The expected output is each line below containing "sample", copied in full.

Start of TASK MATERIAL

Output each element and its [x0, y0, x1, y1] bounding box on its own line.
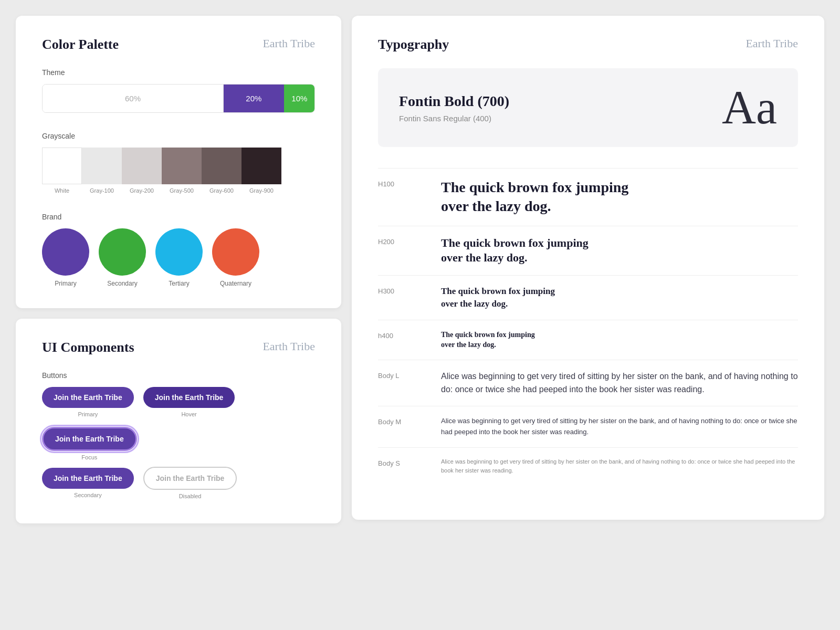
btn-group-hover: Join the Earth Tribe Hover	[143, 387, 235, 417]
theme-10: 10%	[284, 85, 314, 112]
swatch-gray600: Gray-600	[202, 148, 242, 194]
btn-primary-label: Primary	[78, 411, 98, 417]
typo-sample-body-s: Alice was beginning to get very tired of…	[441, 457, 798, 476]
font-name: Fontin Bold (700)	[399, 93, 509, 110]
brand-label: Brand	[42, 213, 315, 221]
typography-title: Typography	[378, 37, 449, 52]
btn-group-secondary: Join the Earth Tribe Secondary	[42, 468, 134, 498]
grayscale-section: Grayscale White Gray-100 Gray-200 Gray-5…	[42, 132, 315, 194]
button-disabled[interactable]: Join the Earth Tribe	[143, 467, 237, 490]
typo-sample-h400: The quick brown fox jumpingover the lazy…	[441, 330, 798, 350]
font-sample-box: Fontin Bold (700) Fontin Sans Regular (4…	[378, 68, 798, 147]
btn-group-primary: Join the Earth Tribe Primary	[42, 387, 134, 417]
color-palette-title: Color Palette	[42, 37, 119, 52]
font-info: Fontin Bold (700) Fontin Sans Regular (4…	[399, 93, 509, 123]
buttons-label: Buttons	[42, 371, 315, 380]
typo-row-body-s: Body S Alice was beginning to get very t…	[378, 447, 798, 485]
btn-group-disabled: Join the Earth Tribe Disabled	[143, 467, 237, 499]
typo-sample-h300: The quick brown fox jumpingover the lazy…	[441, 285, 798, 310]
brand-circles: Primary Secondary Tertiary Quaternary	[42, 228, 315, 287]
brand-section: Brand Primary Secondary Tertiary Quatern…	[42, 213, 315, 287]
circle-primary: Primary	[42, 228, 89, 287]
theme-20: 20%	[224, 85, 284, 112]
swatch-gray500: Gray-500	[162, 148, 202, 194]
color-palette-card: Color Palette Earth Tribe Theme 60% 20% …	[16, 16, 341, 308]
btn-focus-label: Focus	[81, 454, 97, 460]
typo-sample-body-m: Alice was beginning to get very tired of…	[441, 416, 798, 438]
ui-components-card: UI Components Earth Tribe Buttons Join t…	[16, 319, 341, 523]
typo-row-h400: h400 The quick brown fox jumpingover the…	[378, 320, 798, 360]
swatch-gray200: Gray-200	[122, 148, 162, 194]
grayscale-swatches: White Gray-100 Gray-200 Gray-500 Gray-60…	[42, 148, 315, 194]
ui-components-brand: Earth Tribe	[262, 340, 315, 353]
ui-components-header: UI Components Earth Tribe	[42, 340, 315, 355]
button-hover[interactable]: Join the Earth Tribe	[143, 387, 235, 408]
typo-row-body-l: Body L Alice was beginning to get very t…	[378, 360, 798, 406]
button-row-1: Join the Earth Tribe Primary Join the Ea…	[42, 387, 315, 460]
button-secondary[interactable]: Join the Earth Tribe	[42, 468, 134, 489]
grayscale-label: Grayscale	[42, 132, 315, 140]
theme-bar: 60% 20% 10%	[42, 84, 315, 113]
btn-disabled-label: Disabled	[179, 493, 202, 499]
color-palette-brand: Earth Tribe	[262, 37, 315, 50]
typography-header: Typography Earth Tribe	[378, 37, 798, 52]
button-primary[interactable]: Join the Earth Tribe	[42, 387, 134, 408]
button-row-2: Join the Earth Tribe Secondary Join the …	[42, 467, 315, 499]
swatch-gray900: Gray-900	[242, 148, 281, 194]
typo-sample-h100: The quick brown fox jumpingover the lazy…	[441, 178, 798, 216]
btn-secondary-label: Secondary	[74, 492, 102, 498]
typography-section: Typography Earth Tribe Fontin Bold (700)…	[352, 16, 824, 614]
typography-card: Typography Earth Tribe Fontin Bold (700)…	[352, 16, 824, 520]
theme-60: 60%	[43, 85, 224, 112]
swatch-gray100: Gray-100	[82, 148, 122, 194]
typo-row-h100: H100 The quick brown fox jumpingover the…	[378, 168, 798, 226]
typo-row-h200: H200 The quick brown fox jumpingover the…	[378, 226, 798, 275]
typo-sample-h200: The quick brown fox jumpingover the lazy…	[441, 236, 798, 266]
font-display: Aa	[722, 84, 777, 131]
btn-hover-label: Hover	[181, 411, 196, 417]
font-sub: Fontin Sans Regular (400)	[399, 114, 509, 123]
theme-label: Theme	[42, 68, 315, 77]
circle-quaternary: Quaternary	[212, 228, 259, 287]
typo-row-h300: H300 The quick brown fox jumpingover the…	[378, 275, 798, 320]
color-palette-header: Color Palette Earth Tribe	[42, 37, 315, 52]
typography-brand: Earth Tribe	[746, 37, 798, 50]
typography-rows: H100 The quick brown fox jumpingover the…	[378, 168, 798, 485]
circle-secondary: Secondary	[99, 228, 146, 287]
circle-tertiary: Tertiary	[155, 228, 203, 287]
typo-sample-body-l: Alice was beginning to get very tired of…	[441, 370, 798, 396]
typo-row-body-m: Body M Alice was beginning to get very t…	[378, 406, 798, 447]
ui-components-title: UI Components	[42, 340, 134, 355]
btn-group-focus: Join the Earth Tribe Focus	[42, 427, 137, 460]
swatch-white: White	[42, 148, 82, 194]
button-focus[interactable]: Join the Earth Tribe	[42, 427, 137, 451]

End of TASK MATERIAL
Start of TASK MATERIAL

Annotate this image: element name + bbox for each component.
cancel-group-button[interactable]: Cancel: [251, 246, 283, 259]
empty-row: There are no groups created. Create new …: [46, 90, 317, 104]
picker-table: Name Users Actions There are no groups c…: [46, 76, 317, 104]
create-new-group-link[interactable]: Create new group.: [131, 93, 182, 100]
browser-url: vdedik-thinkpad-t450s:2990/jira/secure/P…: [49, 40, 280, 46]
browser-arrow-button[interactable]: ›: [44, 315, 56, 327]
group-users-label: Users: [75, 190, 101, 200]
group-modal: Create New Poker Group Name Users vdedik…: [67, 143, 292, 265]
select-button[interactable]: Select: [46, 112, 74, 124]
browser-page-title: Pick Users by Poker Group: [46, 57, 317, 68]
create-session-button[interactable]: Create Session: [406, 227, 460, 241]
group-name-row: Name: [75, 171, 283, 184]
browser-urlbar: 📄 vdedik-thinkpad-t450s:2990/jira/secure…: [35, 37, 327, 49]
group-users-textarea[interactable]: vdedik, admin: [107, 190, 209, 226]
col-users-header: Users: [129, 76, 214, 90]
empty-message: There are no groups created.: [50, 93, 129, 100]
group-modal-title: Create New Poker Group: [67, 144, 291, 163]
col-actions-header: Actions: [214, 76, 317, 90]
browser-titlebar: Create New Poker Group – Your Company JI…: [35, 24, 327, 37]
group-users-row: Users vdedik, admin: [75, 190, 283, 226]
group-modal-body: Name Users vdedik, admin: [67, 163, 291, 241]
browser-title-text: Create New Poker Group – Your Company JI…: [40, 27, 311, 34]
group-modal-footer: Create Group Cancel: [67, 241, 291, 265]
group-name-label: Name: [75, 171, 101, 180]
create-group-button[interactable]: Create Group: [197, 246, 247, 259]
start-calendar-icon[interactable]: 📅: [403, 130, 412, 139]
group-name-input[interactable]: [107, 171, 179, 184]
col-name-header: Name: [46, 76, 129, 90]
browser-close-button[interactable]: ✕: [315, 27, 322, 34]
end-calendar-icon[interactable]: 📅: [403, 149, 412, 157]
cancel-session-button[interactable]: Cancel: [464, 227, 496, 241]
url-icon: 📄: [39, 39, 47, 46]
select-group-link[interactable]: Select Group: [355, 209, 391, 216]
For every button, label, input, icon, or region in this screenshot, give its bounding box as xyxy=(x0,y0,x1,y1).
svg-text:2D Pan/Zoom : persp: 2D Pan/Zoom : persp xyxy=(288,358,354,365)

End of TASK MATERIAL

→ OUTPUT BELOW:
typo-sample-body-s: Alice was beginning to get very tired of…	[441, 457, 798, 476]
typo-sample-h400: The quick brown fox jumpingover the lazy…	[441, 330, 798, 350]
font-sample-box: Fontin Bold (700) Fontin Sans Regular (4…	[378, 68, 798, 147]
typo-sample-h300: The quick brown fox jumpingover the lazy…	[441, 285, 798, 310]
typo-sample-body-m: Alice was beginning to get very tired of…	[441, 416, 798, 438]
typo-sample-h100: The quick brown fox jumpingover the lazy…	[441, 178, 798, 216]
typo-sample-h200: The quick brown fox jumpingover the lazy…	[441, 236, 798, 266]
typo-sample-body-l: Alice was beginning to get very tired of…	[441, 370, 798, 396]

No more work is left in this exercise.